One of my favorite (Soma)tic poetry rituals is to lay out food next to a speaker, then cover everything with a basket. After this, I pile the basket with blankets and pillows. I then blast this Ono track, so that her transformative words penetrate and vibrate inside the food: “Yes, I’m a witch, I’m a bitch / I don’t care what you say . . . each time we don’t say what we want to say, we’re dying.” Once the song has filled my meal, I slowly chew and digest the music while writing, remembering her beautiful threat: “I’m not gonna die for you / You might as well face the truth / I’m gonna stick around / For quite a while!”
During the Covid-19 lockdown, I was in Seattle, the empire of the crows. I fed them fruit, nuts, and crackers from a plastic hummus container I nailed to a window ledge. The birds came all day, different tribes moving over their city, terrorizing cats and humans who wronged them. One began to bring me gifts and would stay on the ledge to eat lunch with me, allowing me to stroke its beak. The biologist Lynn Margulis flew in the face of the neo-Darwinists because she believed evolution’s most significant steps forward have been through interspecies cooperation. I feel her theory in my body, and I wonder if you do, too.
The next time you find a listing for a Jason Dodge exhibition, please see it! The title of this site-specific installation for MACRO was especially fitting, considering the tale of Remus and Romulus, the mythical founders of Italy’s capital, who suckled at the teats of a wolf mother. Dodge created multiple dimensions of sensory experience with a wide assortment of materials—including herbs, flowers, plastic debris, and old lottery cards—which littered the floor of the space, producing a crunching sound as you walked over them (elsewhere in the show were stacks of soap and desiccated palm fronds, accentuating the work’s overall strangeness). I left this presentation, which pressed itself deep inside me, with remarkably changed footsteps.
I challenged myself to listen to one of Laraaji’s songs for 8 consecutive nights with the lights turned off. I made myself comfortable but very alert to the artist’s footsteps up the road to the gods. You should do the same with a friend! Each song is about 18 to 24 minutes—just long enough to allow for a trip into unexpected realms, which your party can return to later for a much broader conversation. Doing this will make your friendship even weirder and more beautiful. Laraaji offers a sweet and lasting joy.
Each of the 9 songs on this album is titled “Invention.” The energy entering the tail of the number 9 flows up and circulates within the crown chakra, producing an epiphany. The album is a little under 27 minutes and loops beautifully. I’ve listened to it while driving across Montana; the music practically carves itself onto the land. Nikola Tesla said, “If you want to find the secrets of the universe, think in terms of energy, frequency, and vibration”—Davies’s astonishing soundscape feeds and is fed by all three of these elements.

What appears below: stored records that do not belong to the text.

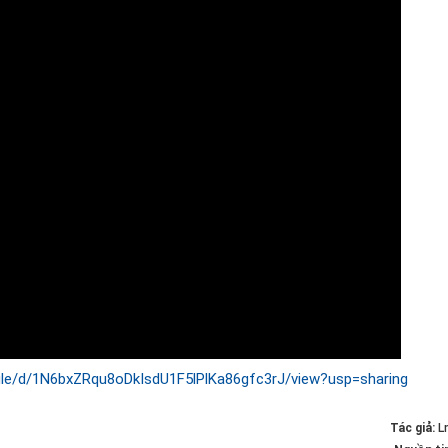
/file/d/1N6bxZRqu8oDkIsdU1F5lPlKa86gfc3rJ/view?usp=sharing
Tác giả:
L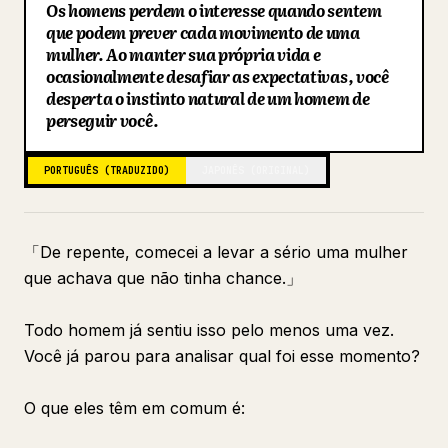
Os homens perdem o interesse quando sentem
Blogue
que podem prever cada movimento de uma
mulher. Ao manter sua própria vida e
ocasionalmente desafiar as expectativas, você
Atualizações
desperta o instinto natural de um homem de
perseguir você.
PORTUGUÊS (TRADUZIDO)
JAPONÊS (ORIGINAL)
「De repente, comecei a levar a sério uma mulher
que achava que não tinha chance.」
Todo homem já sentiu isso pelo menos uma vez.
Você já parou para analisar qual foi esse momento?
O que eles têm em comum é: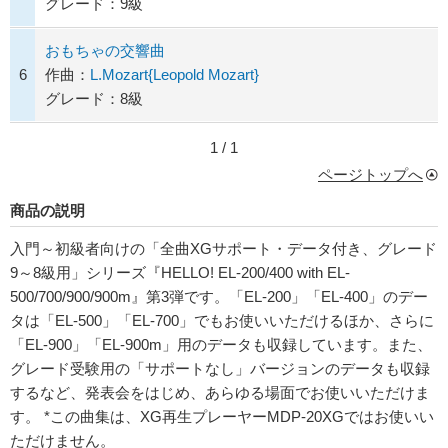
グレード：9級
おもちゃの交響曲
6
作曲：
L.Mozart{Leopold Mozart}
グレード：8級
1 / 1
ページトップへ
商品の説明
入門～初級者向けの「全曲XGサポート・データ付き、グレード
9～8級用」シリーズ『HELLO! EL-200/400 with EL-
500/700/900/900m』第3弾です。「EL-200」「EL-400」のデー
タは「EL-500」「EL-700」でもお使いいただけるほか、さらに
「EL-900」「EL-900m」用のデータも収録しています。また、
グレード受験用の「サポートなし」バージョンのデータも収録
するなど、発表会をはじめ、あらゆる場面でお使いいただけま
す。 *この曲集は、XG再生プレーヤーMDP-20XGではお使いい
ただけません。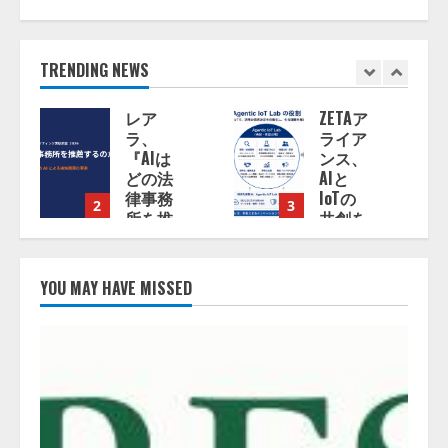
TRENDING NEWS
ZETAア
PeopleX、
ライア
『AI面
ンス、
接の教
AIと
科書
IoTの
——
3
4
共創を
人と人
推進す
がより
る
良く出
「Agentic
会うた
YOU MAY HAVE MISSED
IoT
めの使
Lab」
い方』
を設立
の刊行
予定を
公開
2026/08/06/11:53:44
2026/08/06/09:53:5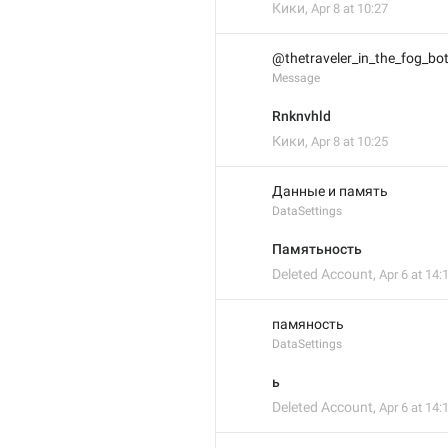
Кики
,
Apr 8 at 10:27
@thetraveler_in_the_fog_bo
Message
Rnknvhld
Кики
,
Apr 8 at 10:25
Данные и память
DataSettings
Памятьность
Deleted Account
,
Apr 6 at 14:
памяность
DataSettings
ь
Deleted Account
,
Apr 6 at 14: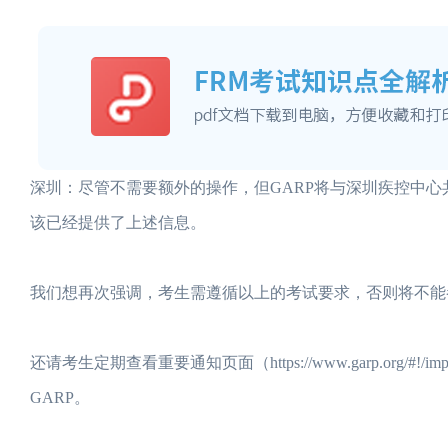
深圳：尽管不需要额外的操作，但GARP将与深圳疾控中
该已经提供了上述信息。
我们想再次强调，考生需遵循以上的考试要求，否则将不能
还请考生定期查看重要通知页面（https://www.garp.org/#
GARP。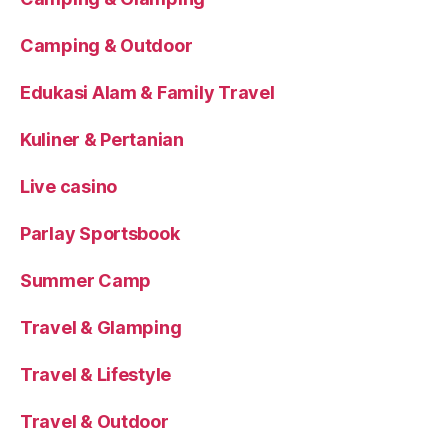
Camping & Outdoor
Edukasi Alam & Family Travel
Kuliner & Pertanian
Live casino
Parlay Sportsbook
Summer Camp
Travel & Glamping
Travel & Lifestyle
Travel & Outdoor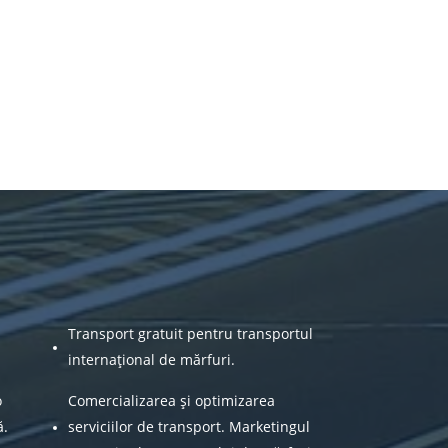
Transport gratuit pentru transportul
internațional de mărfuri.
o
Comercializarea și optimizarea
ă.
serviciilor de transport. Marketingul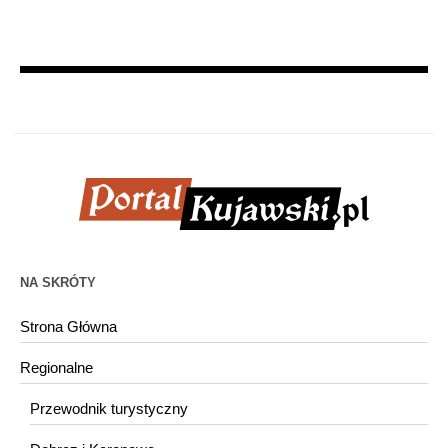
NA SKRÓTY
Strona Główna
Regionalne
Przewodnik turystyczny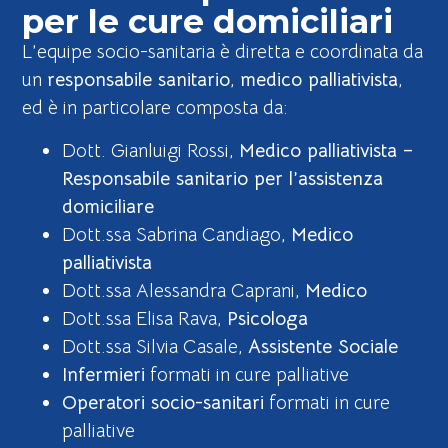
per le cure domiciliari
L’equipe socio-sanitaria è diretta e coordinata da
un
responsabile sanitario
,
medico palliativista
,
ed è in particolare composta da:
Dott. Gianluigi Rossi,
Medico palliativista –
Responsabile sanitario per l’assistenza
domiciliare
Dott.ssa Sabrina Candiago,
Medico
palliativista
Dott.ssa Alessandra Caprani,
Medico
Dott.ssa Elisa Rava,
Psicologa
Dott.ssa Silvia Casale,
Assistente Sociale
Infermieri
formati in cure palliative
Operatori socio-sanitari
formati in cure
palliative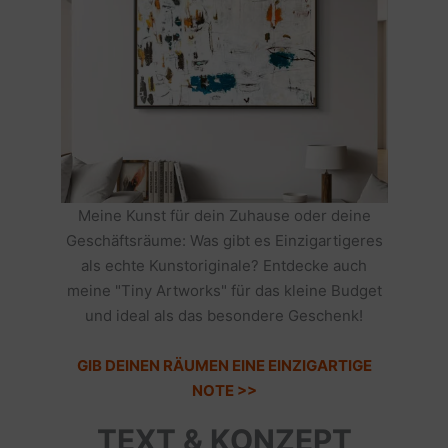
Meine Kunst für dein Zuhause oder deine
Geschäftsräume: Was gibt es Einzigartigeres
als echte Kunstoriginale? Entdecke auch
meine "Tiny Artworks" für das kleine Budget
und ideal als das besondere Geschenk!
GIB DEINEN RÄUMEN EINE EINZIGARTIGE
NOTE >>
TEXT & KONZEPT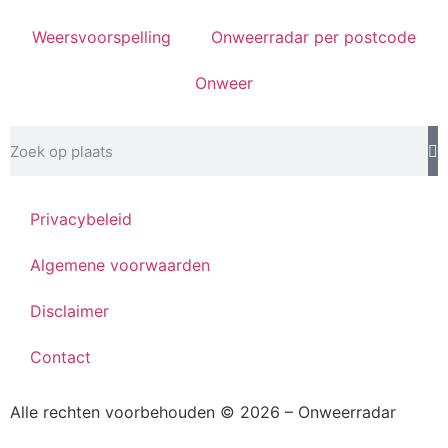
Weersvoorspelling
Onweerradar per postcode
Onweer
Privacybeleid
Algemene voorwaarden
Disclaimer
Contact
Alle rechten voorbehouden © 2026 – Onweerradar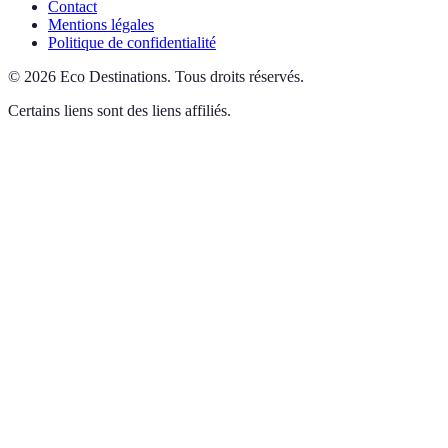
Contact
Mentions légales
Politique de confidentialité
©
2026
Eco Destinations
.
Tous droits réservés.
Certains liens sont des liens affiliés.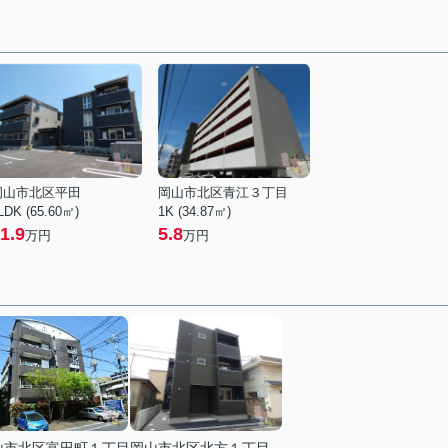
岡山市北区平田
岡山市北区青江３丁目
LDK (65.60㎡)
1K (34.87㎡)
1.9
5.8
万円
万円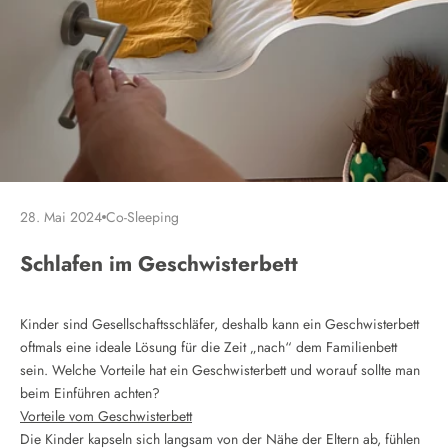
28. Mai 2024
Co-Sleeping
Schlafen im Geschwisterbett
Kinder sind Gesellschaftsschläfer, deshalb kann ein Geschwisterbett
oftmals eine ideale Lösung für die Zeit „nach“ dem Familienbett
sein. Welche Vorteile hat ein Geschwisterbett und worauf sollte man
beim Einführen achten?
Vorteile vom Geschwisterbett
Die Kinder kapseln sich langsam von der Nähe der Eltern ab, fühlen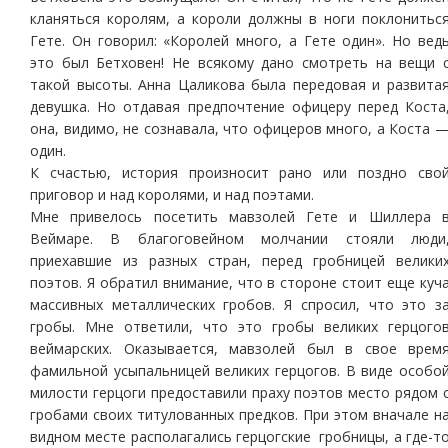
кланяться королям, а короли должны в ноги поклонитьс
Гете. Он говорил: «Королей много, а Гете один». Но вед
это был Бетховен! Не всякому дано смотреть на вещи 
такой высоты. Анна Цаликова была передовая и развита
девушка. Но отдавая предпочтение офицеру перед Коста
она, видимо, не сознавала, что офицеров много, а Коста 
один.
К счастью, история произносит рано или поздно сво
приговор и над королями, и над поэтами.
Мне привелось посетить мавзолей Гете и Шиллера 
Веймаре. В благоговейном молчании стояли люди
приехавшие из разных стран, перед гробницей велики
поэтов. Я обратил внимание, что в стороне стоит еще куч
массивных металлических гробов. Я спросил, что это з
гробы. Мне ответили, что это гробы великих герцого
веймарских. Оказывается, мавзолей был в свое врем
фамильной усыпальницей великих герцогов. В виде особо
милости герцоги предоставили праху поэтов место рядом 
гробами своих титулованных предков. При этом вначале н
видном месте располагались герцогские гробницы, а где-т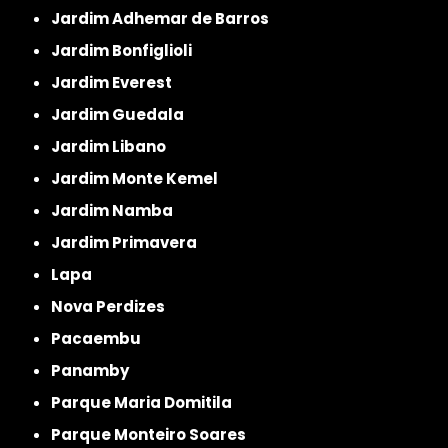
Jardim Adhemar de Barros
Jardim Bonfiglioli
Jardim Everest
Jardim Guedala
Jardim Libano
Jardim Monte Kemel
Jardim Namba
Jardim Primavera
Lapa
Nova Perdizes
Pacaembu
Panamby
Parque Maria Domitila
Parque Monteiro Soares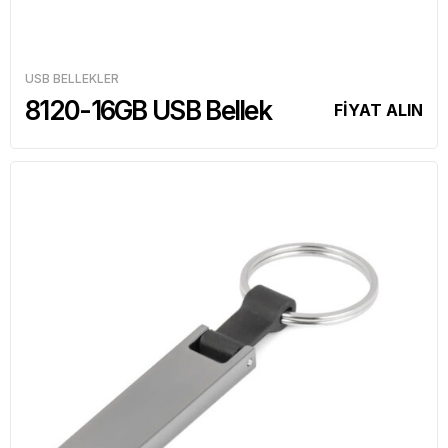
USB BELLEKLER
8120-16GB USB Bellek
FİYAT ALIN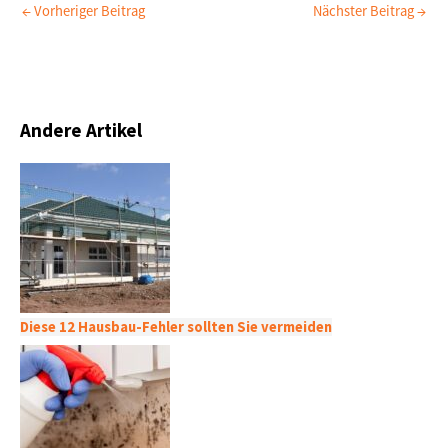
←
Vorheriger Beitrag
Nächster Beitrag
→
Andere Artikel
Diese 12 Hausbau-Fehler sollten Sie vermeiden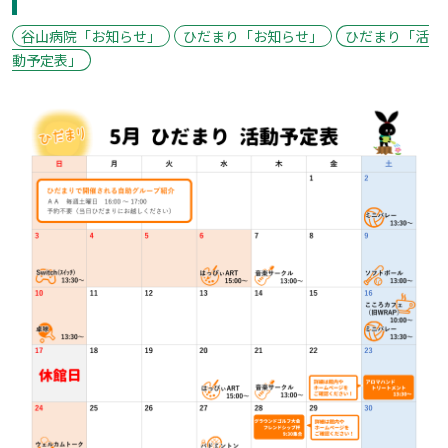
谷山病院「お知らせ」
ひだまり「お知らせ」
ひだまり「活
動予定表」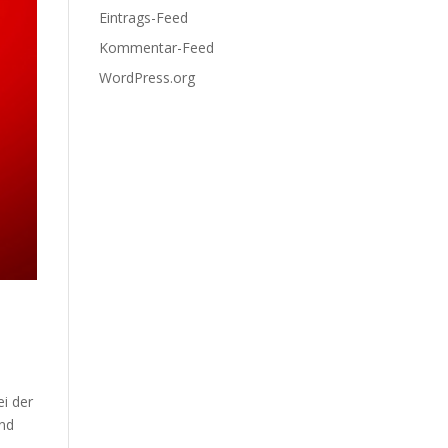
Eintrags-Feed
Kommentar-Feed
WordPress.org
i der
ind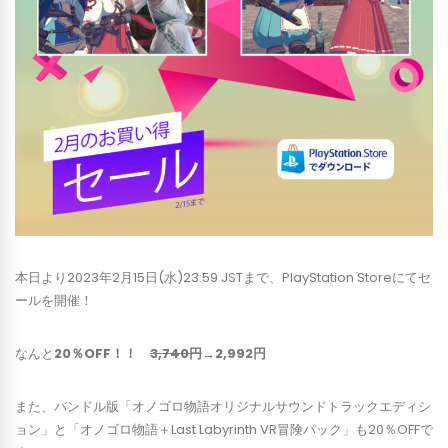
本日より2023年2月15日(水)23:59 JSTまで、PlayStation Storeにてセ
ールを開催！
なんと
20％OFF！！
3,740円
→2,992円
また、バンドル版「オノゴロ物語オリジナルサウンドトラックエディシ
ョン」と「オノゴロ物語＋Last Labyrinth VR冒険パック」も20％OFFで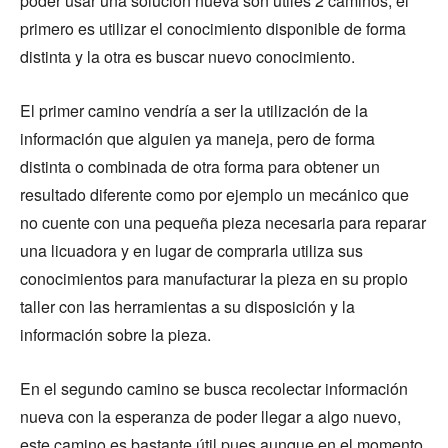
poder usar una solución nueva son útiles 2 caminos, el
primero es utilizar el conocimiento disponible de forma
distinta y la otra es buscar nuevo conocimiento.
El primer camino vendría a ser la utilización de la
información que alguien ya maneja, pero de forma
distinta o combinada de otra forma para obtener un
resultado diferente como por ejemplo un mecánico que
no cuente con una pequeña pieza necesaria para reparar
una licuadora y en lugar de comprarla utiliza sus
conocimientos para manufacturar la pieza en su propio
taller con las herramientas a su disposición y la
información sobre la pieza.
En el segundo camino se busca recolectar información
nueva con la esperanza de poder llegar a algo nuevo,
este camino es bastante útil pues aunque en el momento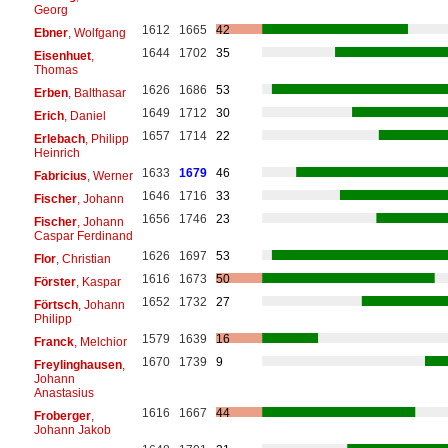
Georg
1612
1665
42
Ebner
, Wolfgang
1644
1702
35
Eisenhuet
,
Thomas
1626
1686
53
Erben
, Balthasar
1649
1712
30
Erich
, Daniel
1657
1714
22
Erlebach
, Philipp
Heinrich
1633
1679
46
Fabricius
, Werner
1646
1716
33
Fischer
, Johann
1656
1746
23
Fischer
, Johann
Caspar Ferdinand
1626
1697
53
Flor
, Christian
1616
1673
50
Förster
, Kaspar
1652
1732
27
Förtsch
, Johann
Philipp
1579
1639
16
Franck
, Melchior
1670
1739
9
Freylinghausen
,
Johann
Anastasius
1616
1667
44
Froberger
,
Johann Jakob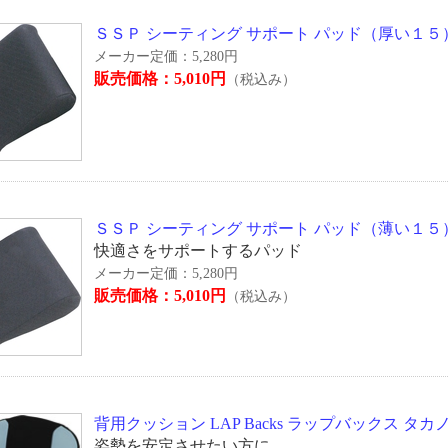
ＳＳＰ シーティング サポート パッド（厚い１５） タ
メーカー定価：5,280円
販売価格：5,010円
（税込み）
ＳＳＰ シーティング サポート パッド（薄い１５） タ
快適さをサポートするパッド
メーカー定価：5,280円
販売価格：5,010円
（税込み）
背用クッション LAP Backs ラップバックス タカノ 
姿勢を安定させたい方に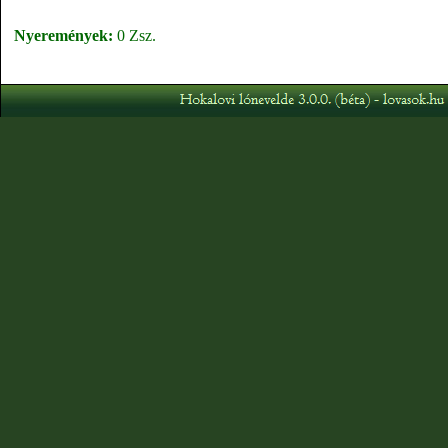
Nyeremények:
0 Zsz.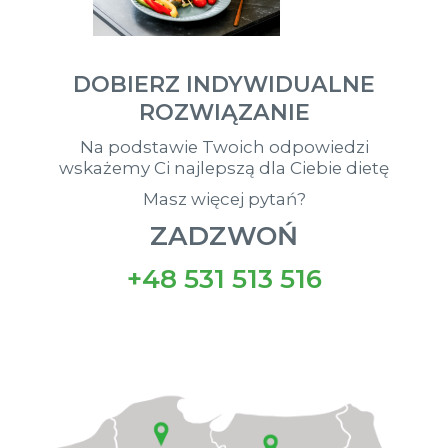
DOBIERZ INDYWIDUALNE
ROZWIĄZANIE
Na podstawie Twoich odpowiedzi
wskażemy Ci najlepszą dla Ciebie dietę
Masz więcej pytań?
ZADZWOŃ
+48 531 513 516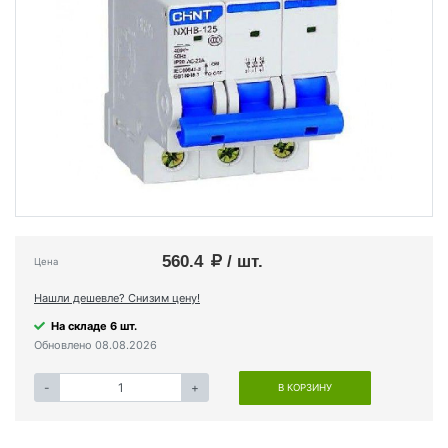
560.4
/ шт.
Цена
Нашли дешевле? Снизим цену!
На складе 6 шт.
Обновлено 08.08.2026
-
+
В КОРЗИНУ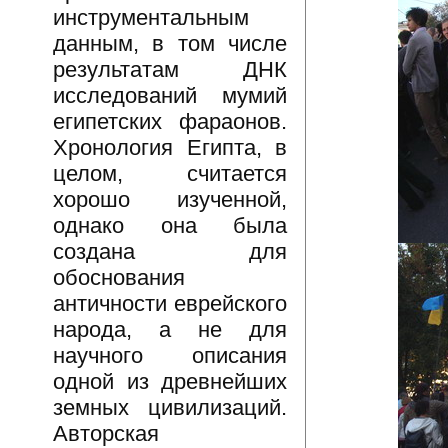
инструментальным
данным, в том числе
результатам ДНК
исследований мумий
египетских фараонов.
Хронология Египта, в
целом, считается
хорошо изученной,
однако она была
создана для
обоснования
античности еврейского
народа, а не для
научного описания
одной из древнейших
земных цивилизаций.
Авторская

“Poetry is life distilled,” said Gwendolyn Brooks. When driving across the United States, stop in Topeka to read the work of this great poet in her park. As she once wrote, “Because the world is at the window / we cannot wonder very long.” Read her poems with those you love or for those who cannot be with you.
The Flint Hills are the last patch of original tallgrass prairie that used to cover much of America. In a very short time, European colonizers chewed up the land for corn and wheat, littering it with barbed wire, shopping malls, condos, and endless highways and destroying much of the terrain and many of the creatures that once thrived here. Watching the sun rise over the Flint Hills is one of my favorite things to do—I listen to the sparrows, buntings, and bobwhite quail call to the new day. Your imagination will always remember this place once you have visited it.
The cofounder of this unique space in New York’s Hudson Valley—which is dedicated to the presentation of innovative music, film, and performance—is the rock legend Melissa Auf der Maur, who is also the venue’s director. I was fortunate to hear her perform there one night, playing her haunting song “22 Below” (2010). Throughout the gorgeous weave of electric guitar and percussion, she chanted, “I’m your healer, and you’re mine.”
Some numbers hold us so continuously that we can live a lifetime without noticing them. The moon takes about 27 days to circle around Earth, and the average menstruation cycle is roughly as long. There are 27 channels to God in the Kabballah. A little over 27 percent of our planet’s surface is covered by land, while male ejaculate can travel up to 27 miles per hour. In Sanskrit, 27 is a Harshad number, and Harshad means “joy giver.” There are 27 bones in my hand, making the letters and words in my notebook.
She is one of my favorite poets, and almost no one has heard of her, because she refused to publish a book in her lifetime. Her husband, Ken Sequin, beautifully edited her very first volume, Collected Complete Poems, which was put out by Grey Suit Editions in 2021. “Would you confound—in dual languor / another artifice of sapped inventions, interred smiles // as if the moon miscarried / her inanimate yellow,” reads one of her mysterious and beautiful verses. If you love poetry, let Sequin into your life!